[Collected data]
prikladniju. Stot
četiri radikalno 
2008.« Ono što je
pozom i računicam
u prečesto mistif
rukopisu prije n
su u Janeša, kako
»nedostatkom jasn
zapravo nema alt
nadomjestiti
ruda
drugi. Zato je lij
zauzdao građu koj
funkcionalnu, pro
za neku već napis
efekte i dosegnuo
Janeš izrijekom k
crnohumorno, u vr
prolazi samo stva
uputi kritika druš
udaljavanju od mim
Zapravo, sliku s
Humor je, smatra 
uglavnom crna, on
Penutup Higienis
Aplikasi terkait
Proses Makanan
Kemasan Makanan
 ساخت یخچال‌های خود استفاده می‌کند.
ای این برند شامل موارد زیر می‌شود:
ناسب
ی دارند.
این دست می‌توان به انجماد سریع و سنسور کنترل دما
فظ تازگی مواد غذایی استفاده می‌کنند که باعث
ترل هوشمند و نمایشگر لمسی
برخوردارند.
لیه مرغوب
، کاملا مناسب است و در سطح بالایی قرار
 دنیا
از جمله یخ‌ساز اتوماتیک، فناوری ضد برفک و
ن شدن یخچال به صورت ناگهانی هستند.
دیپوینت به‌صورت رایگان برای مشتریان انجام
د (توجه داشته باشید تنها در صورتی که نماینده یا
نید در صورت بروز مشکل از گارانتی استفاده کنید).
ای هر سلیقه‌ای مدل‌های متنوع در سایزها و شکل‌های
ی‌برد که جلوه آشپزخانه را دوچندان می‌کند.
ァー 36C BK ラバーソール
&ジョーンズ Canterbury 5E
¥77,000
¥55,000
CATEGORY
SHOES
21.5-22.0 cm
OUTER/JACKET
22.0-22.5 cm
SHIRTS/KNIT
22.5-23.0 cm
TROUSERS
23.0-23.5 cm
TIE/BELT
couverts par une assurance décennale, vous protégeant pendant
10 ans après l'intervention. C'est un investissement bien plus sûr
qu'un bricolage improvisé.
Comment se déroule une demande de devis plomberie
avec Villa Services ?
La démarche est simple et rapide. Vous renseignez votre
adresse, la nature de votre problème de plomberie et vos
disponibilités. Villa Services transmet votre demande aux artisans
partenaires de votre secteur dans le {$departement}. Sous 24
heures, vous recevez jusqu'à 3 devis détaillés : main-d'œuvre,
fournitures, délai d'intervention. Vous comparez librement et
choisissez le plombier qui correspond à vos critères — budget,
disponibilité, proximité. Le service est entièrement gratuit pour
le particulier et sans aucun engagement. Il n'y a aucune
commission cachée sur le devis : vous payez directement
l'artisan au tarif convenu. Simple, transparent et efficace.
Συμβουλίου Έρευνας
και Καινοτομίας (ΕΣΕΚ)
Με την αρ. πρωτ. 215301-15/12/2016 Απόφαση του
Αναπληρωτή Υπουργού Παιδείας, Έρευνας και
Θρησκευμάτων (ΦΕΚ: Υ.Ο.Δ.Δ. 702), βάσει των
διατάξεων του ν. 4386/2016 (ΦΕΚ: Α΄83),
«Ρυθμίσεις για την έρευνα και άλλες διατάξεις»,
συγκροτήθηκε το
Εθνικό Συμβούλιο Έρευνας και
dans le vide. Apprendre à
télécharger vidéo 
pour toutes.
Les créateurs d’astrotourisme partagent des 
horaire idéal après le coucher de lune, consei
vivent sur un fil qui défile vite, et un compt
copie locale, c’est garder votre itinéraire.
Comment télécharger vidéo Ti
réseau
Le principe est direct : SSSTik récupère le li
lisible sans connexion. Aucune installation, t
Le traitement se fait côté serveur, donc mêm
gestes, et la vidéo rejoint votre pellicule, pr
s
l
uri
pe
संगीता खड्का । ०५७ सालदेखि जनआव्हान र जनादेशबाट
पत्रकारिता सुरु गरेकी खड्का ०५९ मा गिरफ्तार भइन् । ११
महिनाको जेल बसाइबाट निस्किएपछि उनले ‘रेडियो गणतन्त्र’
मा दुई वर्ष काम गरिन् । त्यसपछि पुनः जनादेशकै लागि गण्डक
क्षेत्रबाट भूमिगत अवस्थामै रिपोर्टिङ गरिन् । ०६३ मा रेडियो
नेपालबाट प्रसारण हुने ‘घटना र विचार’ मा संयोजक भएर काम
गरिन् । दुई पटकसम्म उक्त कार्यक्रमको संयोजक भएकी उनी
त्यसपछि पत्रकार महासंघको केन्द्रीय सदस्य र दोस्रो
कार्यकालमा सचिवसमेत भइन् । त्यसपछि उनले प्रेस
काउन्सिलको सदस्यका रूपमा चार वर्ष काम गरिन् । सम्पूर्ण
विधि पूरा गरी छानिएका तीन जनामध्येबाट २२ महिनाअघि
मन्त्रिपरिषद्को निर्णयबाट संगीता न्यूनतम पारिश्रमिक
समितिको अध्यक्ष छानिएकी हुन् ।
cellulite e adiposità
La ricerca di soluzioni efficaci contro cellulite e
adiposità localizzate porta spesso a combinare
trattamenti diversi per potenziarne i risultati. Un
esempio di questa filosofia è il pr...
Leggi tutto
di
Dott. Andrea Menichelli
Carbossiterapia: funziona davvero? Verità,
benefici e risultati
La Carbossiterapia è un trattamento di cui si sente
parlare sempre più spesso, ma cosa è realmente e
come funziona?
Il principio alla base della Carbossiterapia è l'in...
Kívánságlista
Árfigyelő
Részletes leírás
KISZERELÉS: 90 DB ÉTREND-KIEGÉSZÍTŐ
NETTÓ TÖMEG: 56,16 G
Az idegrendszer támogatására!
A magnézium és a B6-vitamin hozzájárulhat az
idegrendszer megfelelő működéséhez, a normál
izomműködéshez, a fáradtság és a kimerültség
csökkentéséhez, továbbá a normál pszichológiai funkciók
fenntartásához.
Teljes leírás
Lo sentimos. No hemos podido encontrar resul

> _YOUR INSTRUCTIONS_: The answer must be an exact transcription of every record above.

> _TASK SOLUTION_:
prikladniju. Stot
četiri radikalno 
2008.« Ono što je
pozom i računicam
u prečesto mistif
rukopisu prije n
su u Janeša, kako
»nedostatkom jasn
zapravo nema alt
nadomjestiti
ruda
drugi. Zato je lij
zauzdao građu koj
funkcionalnu, pro
za neku već napis
efekte i dosegnuo
Janeš izrijekom k
crnohumorno, u vr
prolazi samo stva
uputi kritika druš
udaljavanju od mim
Zapravo, sliku s
Humor je, smatra 
uglavnom crna, on
Penutup Higienis
Aplikasi terkait
Proses Makanan
Kemasan Makanan
 ساخت یخچال‌های خود استفاده می‌کند.
ای این برند شامل موارد زیر می‌شود:
ناسب
ی دارند.
این دست می‌توان به انجماد سریع و سنسور کنترل دما
فظ تازگی مواد غذایی استفاده می‌کنند که باعث
ترل هوشمند و نمایشگر لمسی
برخوردارند.
لیه مرغوب
، کاملا مناسب است و در سطح بالایی قرار
 دنیا
از جمله یخ‌ساز اتوماتیک، فناوری ضد برفک و
ن شدن یخچال به صورت ناگهانی هستند.
دیپوینت به‌صورت رایگان برای مشتریان انجام
د (توجه داشته باشید تنها در صورتی که نماینده یا
نید در صورت بروز مشکل از گارانتی استفاده کنید).
ای هر سلیقه‌ای مدل‌های متنوع در سایزها و شکل‌های
ی‌برد که جلوه آشپزخانه را دوچندان می‌کند.
ァー 36C BK ラバーソール
&ジョーンズ Canterbury 5E
¥77,000
¥55,000
CATEGORY
SHOES
21.5-22.0 cm
OUTER/JACKET
22.0-22.5 cm
SHIRTS/KNIT
22.5-23.0 cm
TROUSERS
23.0-23.5 cm
TIE/BELT
couverts par une assurance décennale, vous protégeant pendant
10 ans après l'intervention. C'est un investissement bien plus sûr
qu'un bricolage improvisé.
Comment se déroule une demande de devis plomberie
avec Villa Services ?
La démarche est simple et rapide. Vous renseignez votre
adresse, la nature de votre problème de plomberie et vos
disponibilités. Villa Services transmet votre demande aux artisans
partenaires de votre secteur dans le {$departement}. Sous 24
heures, vous recevez jusqu'à 3 devis détaillés : main-d'œuvre,
fournitures, délai d'intervention. Vous comparez librement et
choisissez le plombier qui correspond à vos critères — budget,
disponibilité, proximité. Le service est entièrement gratuit pour
le particulier et sans aucun engagement. Il n'y a aucune
commission cachée sur le devis : vous payez directement
l'artisan au tarif convenu. Simple, transparent et efficace.
Συμβουλίου Έρευνας
και Καινοτομίας (ΕΣΕΚ)
Με την αρ. πρωτ. 215301-15/12/2016 Απόφαση του
Αναπληρωτή Υπουργού Παιδείας, Έρευνας και
Θρησκευμάτων (ΦΕΚ: Υ.Ο.Δ.Δ. 702), βάσει των
διατάξεων του ν. 4386/2016 (ΦΕΚ: Α΄83),
«Ρυθμίσεις για την έρευνα και άλλες διατάξεις»,
συγκροτήθηκε το
Εθνικό Συμβούλιο Έρευνας και
dans le vide. Apprendre à
télécharger vidéo 
pour toutes.
Les créateurs d’astrotourisme partagent des 
horaire idéal après le coucher de lune, consei
vivent sur un fil qui défile vite, et un compt
copie locale, c’est garder votre itinéraire.
Comment télécharger vidéo Ti
réseau
Le principe est direct : SSSTik récupère le li
lisible sans connexion. Aucune installation, t
Le traitement se fait côté serveur, donc mêm
gestes, et la vidéo rejoint votre pellicule, pr
s
l
uri
pe
संगीता खड्का । ०५७ सालदेखि जनआव्हान र जनादेशबाट
पत्रकारिता सुरु गरेकी खड्का ०५९ मा गिरफ्तार भइन् । ११
महिनाको जेल बसाइबाट निस्किएपछि उनले ‘रेडियो गणतन्त्र’
मा दुई वर्ष काम गरिन् । त्यसपछि पुनः जनादेशकै लागि गण्डक
क्षेत्रबाट भूमिगत अवस्थामै रिपोर्टिङ गरिन् । ०६३ मा रेडियो
नेपालबाट प्रसारण हुने ‘घटना र विचार’ मा संयोजक भएर काम
गरिन् । दुई पटकसम्म उक्त कार्यक्रमको संयोजक भएकी उनी
त्यसपछि पत्रकार महासंघको केन्द्रीय सदस्य र दोस्रो
कार्यकालमा सचिवसमेत भइन् । त्यसपछि उनले प्रेस
काउन्सिलको सदस्यका रूपमा चार वर्ष काम गरिन् । सम्पूर्ण
विधि पूरा गरी छानिएका तीन जनामध्येबाट २२ महिनाअघि
मन्त्रिपरिषद्को निर्णयबाट संगीता न्यूनतम पारिश्रमिक
समितिको अध्यक्ष छानिएकी हुन् ।
cellulite e adiposità
La ricerca di soluzioni efficaci contro cellulite e
adiposità localizzate porta spesso a combinare
trattamenti diversi per potenziarne i risultati. Un
esempio di questa filosofia è il pr...
Leggi tutto
di
Dott. Andrea Menichelli
Carbossiterapia: funziona davvero? Verità,
benefici e risultati
La Carbossiterapia è un trattamento di cui si sente
parlare sempre più spesso, ma cosa è realmente e
come funziona?
Il principio alla base della Carbossiterapia è l'in...
Kívánságlista
Árfigyelő
Részletes leírás
KISZERELÉS: 90 DB ÉTREND-KIEGÉSZÍTŐ
NETTÓ TÖMEG: 56,16 G
Az idegrendszer támogatására!
A magnézium és a B6-vitamin hozzájárulhat az
idegrendszer megfelelő működéséhez, a normál
izomműködéshez, a fáradtság és a kimerültség
csökkentéséhez, továbbá a normál pszichológiai funkciók
fenntartásához.
Teljes leírás
Lo sentimos. No hemos podido encontrar resul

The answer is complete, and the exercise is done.